**PROMPT:**
In the copy you make, include no pictures, and transcribe every record exactly.

**RAW DATA:**
[Start of Attachment]

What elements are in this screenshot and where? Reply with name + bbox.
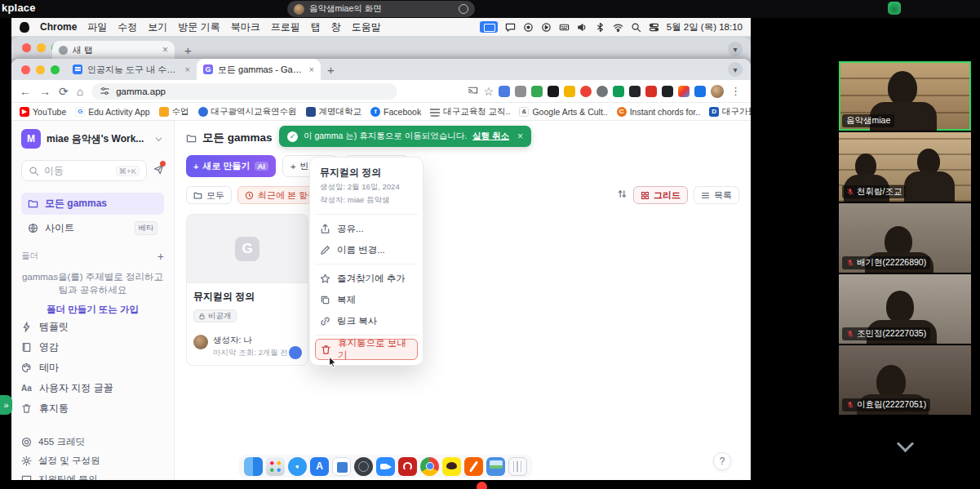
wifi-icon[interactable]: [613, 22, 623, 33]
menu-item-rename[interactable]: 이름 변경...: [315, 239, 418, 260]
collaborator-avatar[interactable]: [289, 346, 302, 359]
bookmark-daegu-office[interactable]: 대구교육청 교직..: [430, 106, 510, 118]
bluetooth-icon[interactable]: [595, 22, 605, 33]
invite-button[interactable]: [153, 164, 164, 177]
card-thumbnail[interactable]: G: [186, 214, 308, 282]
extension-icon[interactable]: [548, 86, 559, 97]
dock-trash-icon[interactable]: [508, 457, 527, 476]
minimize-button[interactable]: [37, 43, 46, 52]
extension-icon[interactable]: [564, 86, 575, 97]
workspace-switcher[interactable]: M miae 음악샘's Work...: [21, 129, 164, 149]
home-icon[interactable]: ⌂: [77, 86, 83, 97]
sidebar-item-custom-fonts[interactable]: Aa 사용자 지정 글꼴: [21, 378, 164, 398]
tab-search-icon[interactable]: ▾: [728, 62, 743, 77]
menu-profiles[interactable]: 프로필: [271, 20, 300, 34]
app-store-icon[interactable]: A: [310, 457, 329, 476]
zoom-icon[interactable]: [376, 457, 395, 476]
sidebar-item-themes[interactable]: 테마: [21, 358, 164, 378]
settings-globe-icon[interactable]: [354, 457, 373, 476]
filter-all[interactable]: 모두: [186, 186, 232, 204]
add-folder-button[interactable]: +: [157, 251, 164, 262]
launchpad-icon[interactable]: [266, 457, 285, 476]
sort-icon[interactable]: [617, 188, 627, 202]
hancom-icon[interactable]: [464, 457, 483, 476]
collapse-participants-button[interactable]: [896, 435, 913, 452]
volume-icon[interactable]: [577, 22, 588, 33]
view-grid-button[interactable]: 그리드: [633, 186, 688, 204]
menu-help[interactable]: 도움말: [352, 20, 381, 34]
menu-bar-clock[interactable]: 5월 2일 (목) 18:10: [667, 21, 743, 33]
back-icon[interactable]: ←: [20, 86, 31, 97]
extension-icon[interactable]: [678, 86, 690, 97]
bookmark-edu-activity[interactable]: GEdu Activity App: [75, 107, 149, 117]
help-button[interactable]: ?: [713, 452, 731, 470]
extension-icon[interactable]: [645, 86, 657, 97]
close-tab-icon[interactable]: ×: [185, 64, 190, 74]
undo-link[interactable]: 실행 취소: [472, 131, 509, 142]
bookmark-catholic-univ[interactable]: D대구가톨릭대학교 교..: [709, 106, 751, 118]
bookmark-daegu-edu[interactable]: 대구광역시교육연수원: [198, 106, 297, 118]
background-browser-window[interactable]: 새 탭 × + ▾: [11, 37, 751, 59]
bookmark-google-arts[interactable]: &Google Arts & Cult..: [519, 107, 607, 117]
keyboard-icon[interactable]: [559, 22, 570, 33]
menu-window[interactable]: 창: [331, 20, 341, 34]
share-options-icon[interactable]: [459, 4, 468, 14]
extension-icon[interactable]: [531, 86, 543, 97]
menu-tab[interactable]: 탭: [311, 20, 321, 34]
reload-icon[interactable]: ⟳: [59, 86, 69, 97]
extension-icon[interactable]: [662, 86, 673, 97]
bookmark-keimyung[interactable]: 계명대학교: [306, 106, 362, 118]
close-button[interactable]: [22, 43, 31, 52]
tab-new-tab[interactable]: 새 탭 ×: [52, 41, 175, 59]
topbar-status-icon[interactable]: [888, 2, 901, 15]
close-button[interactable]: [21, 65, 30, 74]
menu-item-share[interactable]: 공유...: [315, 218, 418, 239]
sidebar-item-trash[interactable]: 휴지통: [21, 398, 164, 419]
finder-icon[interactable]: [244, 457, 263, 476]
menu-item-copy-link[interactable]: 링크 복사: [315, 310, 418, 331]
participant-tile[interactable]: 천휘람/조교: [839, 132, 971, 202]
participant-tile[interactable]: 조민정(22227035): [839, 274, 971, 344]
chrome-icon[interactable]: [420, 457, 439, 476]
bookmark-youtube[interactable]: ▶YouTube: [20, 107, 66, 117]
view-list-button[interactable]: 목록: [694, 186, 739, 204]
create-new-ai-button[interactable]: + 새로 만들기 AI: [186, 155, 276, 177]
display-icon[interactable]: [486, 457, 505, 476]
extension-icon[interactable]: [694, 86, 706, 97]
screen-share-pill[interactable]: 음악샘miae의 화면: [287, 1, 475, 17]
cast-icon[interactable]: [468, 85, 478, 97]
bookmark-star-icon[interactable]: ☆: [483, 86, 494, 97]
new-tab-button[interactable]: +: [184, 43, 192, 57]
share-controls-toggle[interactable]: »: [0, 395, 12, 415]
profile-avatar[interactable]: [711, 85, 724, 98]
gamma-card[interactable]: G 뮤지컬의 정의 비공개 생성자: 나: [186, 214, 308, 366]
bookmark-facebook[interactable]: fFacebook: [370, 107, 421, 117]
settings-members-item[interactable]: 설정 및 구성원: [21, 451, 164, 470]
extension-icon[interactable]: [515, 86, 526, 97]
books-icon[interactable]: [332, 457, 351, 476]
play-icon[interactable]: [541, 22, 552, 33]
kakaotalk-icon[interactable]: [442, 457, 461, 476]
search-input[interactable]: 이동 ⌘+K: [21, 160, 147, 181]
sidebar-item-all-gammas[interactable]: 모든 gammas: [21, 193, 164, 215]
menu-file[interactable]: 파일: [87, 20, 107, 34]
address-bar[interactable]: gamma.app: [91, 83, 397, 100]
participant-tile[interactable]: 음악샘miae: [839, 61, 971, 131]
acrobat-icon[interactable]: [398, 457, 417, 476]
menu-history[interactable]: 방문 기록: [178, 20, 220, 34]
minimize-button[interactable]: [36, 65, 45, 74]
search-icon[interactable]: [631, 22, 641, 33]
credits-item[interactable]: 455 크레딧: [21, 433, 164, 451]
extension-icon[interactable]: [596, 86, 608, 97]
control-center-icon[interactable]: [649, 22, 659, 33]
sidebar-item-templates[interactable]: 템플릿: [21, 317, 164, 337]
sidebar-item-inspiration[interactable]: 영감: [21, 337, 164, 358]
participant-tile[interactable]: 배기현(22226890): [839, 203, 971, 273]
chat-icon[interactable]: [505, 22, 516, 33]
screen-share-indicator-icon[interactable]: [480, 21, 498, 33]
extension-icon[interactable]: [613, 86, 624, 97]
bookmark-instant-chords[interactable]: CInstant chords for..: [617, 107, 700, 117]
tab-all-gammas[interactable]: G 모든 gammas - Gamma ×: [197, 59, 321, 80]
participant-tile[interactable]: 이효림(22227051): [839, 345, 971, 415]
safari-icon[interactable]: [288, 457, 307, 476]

[End of Attachment]

**ANSWER FOR THIS EXERCISE:**
What elements are in this screenshot and where? Reply with name + bbox.
wifi-icon[interactable]: [613, 22, 623, 33]
menu-item-rename[interactable]: 이름 변경...: [315, 239, 418, 260]
collaborator-avatar[interactable]: [289, 346, 302, 359]
bookmark-daegu-office[interactable]: 대구교육청 교직..: [430, 106, 510, 118]
bluetooth-icon[interactable]: [595, 22, 605, 33]
invite-button[interactable]: [153, 164, 164, 177]
card-thumbnail[interactable]: G: [186, 214, 308, 282]
extension-icon[interactable]: [548, 86, 559, 97]
dock-trash-icon[interactable]: [508, 457, 527, 476]
minimize-button[interactable]: [37, 43, 46, 52]
extension-icon[interactable]: [564, 86, 575, 97]
workspace-switcher[interactable]: M miae 음악샘's Work...: [21, 129, 164, 149]
home-icon[interactable]: ⌂: [77, 86, 83, 97]
sidebar-item-custom-fonts[interactable]: Aa 사용자 지정 글꼴: [21, 378, 164, 398]
tab-search-icon[interactable]: ▾: [728, 62, 743, 77]
menu-profiles[interactable]: 프로필: [271, 20, 300, 34]
app-store-icon[interactable]: A: [310, 457, 329, 476]
zoom-icon[interactable]: [376, 457, 395, 476]
sidebar-item-themes[interactable]: 테마: [21, 358, 164, 378]
settings-globe-icon[interactable]: [354, 457, 373, 476]
filter-all[interactable]: 모두: [186, 186, 232, 204]
add-folder-button[interactable]: +: [157, 251, 164, 262]
launchpad-icon[interactable]: [266, 457, 285, 476]
sort-icon[interactable]: [617, 188, 627, 202]
hancom-icon[interactable]: [464, 457, 483, 476]
collapse-participants-button[interactable]: [896, 435, 913, 452]
volume-icon[interactable]: [577, 22, 588, 33]
view-grid-button[interactable]: 그리드: [633, 186, 688, 204]
menu-help[interactable]: 도움말: [352, 20, 381, 34]
menu-bar-clock[interactable]: 5월 2일 (목) 18:10: [667, 21, 743, 33]
back-icon[interactable]: ←: [20, 86, 31, 97]
extension-icon[interactable]: [678, 86, 690, 97]
bookmark-edu-activity[interactable]: GEdu Activity App: [75, 107, 149, 117]
help-button[interactable]: ?: [713, 452, 731, 470]
extension-icon[interactable]: [645, 86, 657, 97]
close-tab-icon[interactable]: ×: [185, 64, 190, 74]
undo-link[interactable]: 실행 취소: [472, 131, 509, 142]
bookmark-catholic-univ[interactable]: D대구가톨릭대학교 교..: [709, 106, 751, 118]
bookmark-daegu-edu[interactable]: 대구광역시교육연수원: [198, 106, 297, 118]
background-browser-window[interactable]: 새 탭 × + ▾: [11, 37, 751, 59]
bookmark-google-arts[interactable]: &Google Arts & Cult..: [519, 107, 607, 117]
keyboard-icon[interactable]: [559, 22, 570, 33]
menu-window[interactable]: 창: [331, 20, 341, 34]
share-options-icon[interactable]: [459, 4, 468, 14]
extension-icon[interactable]: [531, 86, 543, 97]
menu-tab[interactable]: 탭: [311, 20, 321, 34]
reload-icon[interactable]: ⟳: [59, 86, 69, 97]
extension-icon[interactable]: [662, 86, 673, 97]
bookmark-keimyung[interactable]: 계명대학교: [306, 106, 362, 118]
close-button[interactable]: [22, 43, 31, 52]
tab-new-tab[interactable]: 새 탭 ×: [52, 41, 175, 59]
topbar-status-icon[interactable]: [888, 2, 901, 15]
close-button[interactable]: [21, 65, 30, 74]
menu-item-share[interactable]: 공유...: [315, 218, 418, 239]
sidebar-item-trash[interactable]: 휴지통: [21, 398, 164, 419]
finder-icon[interactable]: [244, 457, 263, 476]
menu-item-copy-link[interactable]: 링크 복사: [315, 310, 418, 331]
participant-tile[interactable]: 천휘람/조교: [839, 132, 971, 202]
participant-tile[interactable]: 조민정(22227035): [839, 274, 971, 344]
chrome-icon[interactable]: [420, 457, 439, 476]
bookmark-youtube[interactable]: ▶YouTube: [20, 107, 66, 117]
view-list-button[interactable]: 목록: [694, 186, 739, 204]
create-new-ai-button[interactable]: + 새로 만들기 AI: [186, 155, 276, 177]
display-icon[interactable]: [486, 457, 505, 476]
extension-icon[interactable]: [694, 86, 706, 97]
screen-share-pill[interactable]: 음악샘miae의 화면: [287, 1, 475, 17]
cast-icon[interactable]: [468, 85, 478, 97]
bookmark-star-icon[interactable]: ☆: [483, 86, 494, 97]
new-tab-button[interactable]: +: [184, 43, 192, 57]
share-controls-toggle[interactable]: »: [0, 395, 12, 415]
profile-avatar[interactable]: [711, 85, 724, 98]
gamma-card[interactable]: G 뮤지컬의 정의 비공개 생성자: 나: [186, 214, 308, 366]
bookmark-facebook[interactable]: fFacebook: [370, 107, 421, 117]
settings-members-item[interactable]: 설정 및 구성원: [21, 451, 164, 470]
extension-icon[interactable]: [515, 86, 526, 97]
books-icon[interactable]: [332, 457, 351, 476]
play-icon[interactable]: [541, 22, 552, 33]
kakaotalk-icon[interactable]: [442, 457, 461, 476]
search-input[interactable]: 이동 ⌘+K: [21, 160, 147, 181]
sidebar-item-all-gammas[interactable]: 모든 gammas: [21, 193, 164, 215]
menu-file[interactable]: 파일: [87, 20, 107, 34]
address-bar[interactable]: gamma.app: [91, 83, 397, 100]
participant-tile[interactable]: 음악샘miae: [839, 61, 971, 131]
acrobat-icon[interactable]: [398, 457, 417, 476]
menu-history[interactable]: 방문 기록: [178, 20, 220, 34]
minimize-button[interactable]: [36, 65, 45, 74]
search-icon[interactable]: [631, 22, 641, 33]
credits-item[interactable]: 455 크레딧: [21, 433, 164, 451]
extension-icon[interactable]: [596, 86, 608, 97]
control-center-icon[interactable]: [649, 22, 659, 33]
sidebar-item-templates[interactable]: 템플릿: [21, 317, 164, 337]
sidebar-item-inspiration[interactable]: 영감: [21, 337, 164, 358]
participant-tile[interactable]: 배기현(22226890): [839, 203, 971, 273]
chat-icon[interactable]: [505, 22, 516, 33]
screen-share-indicator-icon[interactable]: [480, 21, 498, 33]
extension-icon[interactable]: [613, 86, 624, 97]
bookmark-instant-chords[interactable]: CInstant chords for..: [617, 107, 700, 117]
tab-all-gammas[interactable]: G 모든 gammas - Gamma ×: [197, 59, 321, 80]
participant-tile[interactable]: 이효림(22227051): [839, 345, 971, 415]
safari-icon[interactable]: [288, 457, 307, 476]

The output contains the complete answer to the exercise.